Nous apporterons un soutien individualisé aux femmes victimes de violences ou de sexisme en les accompagnant dans leurs démarches, en renforçant l’hébergement d’urgence, en appuyant leur demande de logement.

Nous opterons pour une politique de sensibilisation active à l’égalité femmes-hommes et à la lutte contre le sexisme au sein des institutions municipales (périscolaire, affichage local, bibliothèques municipales).

Une commune pour la paix et pour le droit  international 

Un contexte mondial marqué par les guerres et les violences de masse

L’invasion de l’Ukraine, l’attaque terroriste du 7 octobre 2023 en Israël et le génocide à Gaza contre le peuple palestinien traduisent un basculement brutal du monde vers la guerre.

Atteintes à la liberté et au débat démocratique

Avec le vote d’une loi par l’ancien maire désormais député Sylvain Berrios visant à criminaliser toutes critiques d’Israël.

La mairie cherche à faire taire les positions en faveur du droit international

La France Insoumise est demeurée ferme dans la défense du droit international, de la paix et de la justice, sans céder aux pressions, y compris venant de la municipalité

Absence de soutien au droit international

La municipalité ne prend pas position pour le respect du droit international et pour des cessez-le-feu dans les conflits en cours.

Notre réponse sur la paix & le droit international


À l’échelle de Saint-Maur, nous devons prolonger cet engagement : soutenir les peuples en lutte pour leur autodétermination, faire vivre la mémoire et renforcer la coopération internationale.
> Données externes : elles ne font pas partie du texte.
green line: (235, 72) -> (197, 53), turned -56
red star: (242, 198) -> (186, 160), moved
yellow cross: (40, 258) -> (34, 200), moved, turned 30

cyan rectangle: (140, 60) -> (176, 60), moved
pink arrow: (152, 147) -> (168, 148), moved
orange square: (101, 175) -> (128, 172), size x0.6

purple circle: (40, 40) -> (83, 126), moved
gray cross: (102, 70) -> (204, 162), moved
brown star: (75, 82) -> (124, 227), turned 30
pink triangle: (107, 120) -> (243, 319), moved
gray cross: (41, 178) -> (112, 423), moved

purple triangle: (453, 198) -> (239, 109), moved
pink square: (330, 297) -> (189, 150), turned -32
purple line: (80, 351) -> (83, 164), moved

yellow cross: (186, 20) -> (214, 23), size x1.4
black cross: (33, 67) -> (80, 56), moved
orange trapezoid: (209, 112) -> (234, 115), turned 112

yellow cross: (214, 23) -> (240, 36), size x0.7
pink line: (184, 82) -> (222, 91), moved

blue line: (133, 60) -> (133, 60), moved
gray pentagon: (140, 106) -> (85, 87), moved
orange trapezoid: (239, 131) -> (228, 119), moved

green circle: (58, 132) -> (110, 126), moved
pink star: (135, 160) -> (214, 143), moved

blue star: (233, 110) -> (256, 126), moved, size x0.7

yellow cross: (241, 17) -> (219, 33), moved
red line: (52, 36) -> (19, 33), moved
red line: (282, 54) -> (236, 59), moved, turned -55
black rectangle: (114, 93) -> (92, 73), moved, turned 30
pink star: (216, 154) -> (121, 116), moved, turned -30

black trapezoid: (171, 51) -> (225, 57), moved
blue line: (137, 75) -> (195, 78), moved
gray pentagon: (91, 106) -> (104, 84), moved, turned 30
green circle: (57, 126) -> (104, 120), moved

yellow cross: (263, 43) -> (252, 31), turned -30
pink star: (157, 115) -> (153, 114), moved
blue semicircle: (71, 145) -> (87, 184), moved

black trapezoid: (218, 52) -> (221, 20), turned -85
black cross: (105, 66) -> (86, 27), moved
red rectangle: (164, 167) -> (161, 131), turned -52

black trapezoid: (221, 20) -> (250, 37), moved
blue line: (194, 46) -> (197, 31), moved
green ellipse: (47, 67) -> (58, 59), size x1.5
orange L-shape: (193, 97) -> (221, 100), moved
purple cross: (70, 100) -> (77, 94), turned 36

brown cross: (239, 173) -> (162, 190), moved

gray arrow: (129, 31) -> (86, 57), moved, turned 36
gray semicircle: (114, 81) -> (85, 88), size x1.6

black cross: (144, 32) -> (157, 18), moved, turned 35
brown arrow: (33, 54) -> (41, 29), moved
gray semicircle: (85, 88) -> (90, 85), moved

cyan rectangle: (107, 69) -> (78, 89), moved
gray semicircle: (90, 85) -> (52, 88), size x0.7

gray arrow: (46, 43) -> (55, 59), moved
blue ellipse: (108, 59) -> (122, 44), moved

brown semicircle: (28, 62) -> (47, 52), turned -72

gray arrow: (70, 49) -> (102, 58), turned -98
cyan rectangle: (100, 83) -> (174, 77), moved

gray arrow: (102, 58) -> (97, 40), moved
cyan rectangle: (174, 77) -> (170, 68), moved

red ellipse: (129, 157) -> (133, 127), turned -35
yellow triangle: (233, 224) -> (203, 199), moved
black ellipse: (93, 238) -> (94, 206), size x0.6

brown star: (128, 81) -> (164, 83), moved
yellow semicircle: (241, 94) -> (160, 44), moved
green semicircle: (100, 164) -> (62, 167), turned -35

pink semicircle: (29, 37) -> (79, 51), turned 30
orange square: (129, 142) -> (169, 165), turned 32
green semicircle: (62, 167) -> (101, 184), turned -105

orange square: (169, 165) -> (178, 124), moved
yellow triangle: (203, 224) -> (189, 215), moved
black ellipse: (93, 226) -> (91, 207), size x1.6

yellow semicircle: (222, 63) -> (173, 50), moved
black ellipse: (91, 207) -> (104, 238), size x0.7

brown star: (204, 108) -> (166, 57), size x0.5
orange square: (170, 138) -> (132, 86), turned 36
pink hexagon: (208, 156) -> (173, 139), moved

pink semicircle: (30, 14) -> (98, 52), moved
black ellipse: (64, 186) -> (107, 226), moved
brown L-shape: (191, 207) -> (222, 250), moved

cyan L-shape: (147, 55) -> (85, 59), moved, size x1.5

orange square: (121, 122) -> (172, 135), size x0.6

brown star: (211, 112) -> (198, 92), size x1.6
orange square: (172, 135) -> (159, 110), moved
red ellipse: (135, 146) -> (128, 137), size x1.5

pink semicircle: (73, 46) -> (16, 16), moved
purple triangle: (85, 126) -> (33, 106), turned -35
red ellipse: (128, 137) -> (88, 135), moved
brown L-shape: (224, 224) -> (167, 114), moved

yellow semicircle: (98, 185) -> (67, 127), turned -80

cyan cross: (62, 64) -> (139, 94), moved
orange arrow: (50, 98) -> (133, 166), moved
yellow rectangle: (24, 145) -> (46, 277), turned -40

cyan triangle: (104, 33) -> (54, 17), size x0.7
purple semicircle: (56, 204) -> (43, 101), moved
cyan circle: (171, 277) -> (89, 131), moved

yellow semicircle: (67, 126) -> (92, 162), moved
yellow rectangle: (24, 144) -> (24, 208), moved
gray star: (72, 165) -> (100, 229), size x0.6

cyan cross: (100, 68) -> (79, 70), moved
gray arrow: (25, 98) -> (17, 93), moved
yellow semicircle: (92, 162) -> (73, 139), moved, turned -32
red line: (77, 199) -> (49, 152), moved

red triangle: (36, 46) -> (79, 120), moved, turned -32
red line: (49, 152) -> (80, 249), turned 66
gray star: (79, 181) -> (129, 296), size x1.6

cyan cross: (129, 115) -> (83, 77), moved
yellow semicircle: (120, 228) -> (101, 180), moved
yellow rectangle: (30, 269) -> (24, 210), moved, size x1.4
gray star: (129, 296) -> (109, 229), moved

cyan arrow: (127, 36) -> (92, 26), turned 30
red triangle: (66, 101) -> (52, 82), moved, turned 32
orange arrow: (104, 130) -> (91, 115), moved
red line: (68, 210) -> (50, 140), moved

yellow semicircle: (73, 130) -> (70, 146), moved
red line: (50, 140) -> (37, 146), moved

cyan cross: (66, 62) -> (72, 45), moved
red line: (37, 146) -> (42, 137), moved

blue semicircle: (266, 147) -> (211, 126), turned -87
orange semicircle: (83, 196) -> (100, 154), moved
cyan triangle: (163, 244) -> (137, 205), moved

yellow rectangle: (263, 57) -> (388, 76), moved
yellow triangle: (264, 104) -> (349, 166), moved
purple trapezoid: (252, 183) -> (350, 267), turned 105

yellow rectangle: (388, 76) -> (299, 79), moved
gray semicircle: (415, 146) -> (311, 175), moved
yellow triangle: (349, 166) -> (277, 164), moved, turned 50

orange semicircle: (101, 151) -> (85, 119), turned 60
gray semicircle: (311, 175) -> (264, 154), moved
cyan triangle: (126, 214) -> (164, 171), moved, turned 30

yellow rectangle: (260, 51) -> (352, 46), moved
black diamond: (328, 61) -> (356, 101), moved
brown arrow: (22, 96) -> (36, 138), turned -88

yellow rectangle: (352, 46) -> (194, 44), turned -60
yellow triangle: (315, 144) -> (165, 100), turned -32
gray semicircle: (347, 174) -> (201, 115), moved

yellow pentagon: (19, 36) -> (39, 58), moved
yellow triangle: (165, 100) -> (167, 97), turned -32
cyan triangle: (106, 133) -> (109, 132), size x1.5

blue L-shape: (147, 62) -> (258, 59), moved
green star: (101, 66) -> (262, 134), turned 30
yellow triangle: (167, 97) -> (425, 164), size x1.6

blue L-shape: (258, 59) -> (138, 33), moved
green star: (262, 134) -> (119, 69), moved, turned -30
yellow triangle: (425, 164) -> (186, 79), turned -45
Ainsi, Saint-Maur pourra affirmer son identité de ville solidaire, digne et ouverte sur le monde. Récemment, certaines communes ont choisi d’arborer le drapeau palestinien sur la façade de leur mairie, montrant que l’échelon municipal agit réellement dans la lutte contre le génocide à Gaza, d’abord par les symboles, ensuite par les actes.

Quelques-unes de nos propositions

Pour plus de fraternité et d’humanité, nous renforcerons le travail de transmission de la mémoire de tous les génocides ou ethnocides (Arméniens, Shoah, Rwanda). Nous devrons poursuivre le combat contre le génocide en cours à Gaza.

Pour la paix, nous inscrirons dans la ville des gestes symboliques forts, comme la commémoration d’Hiroshima par la plantation d’un arbre de la paix.

Pour le droit et la justice, nous affirmerons publiquement notre soutien au droit international et à l’exigence de cessez-le-feu dans les conflits actuels (Ukraine, Palestine).

Pour l’ouverture et la coopération, nous développerons les jumelages et les projets de codéveloppement (écoles, lutte contre la malnutrition, agriculture durable). Nous conditionnerons ces jumelages au respect du droit international.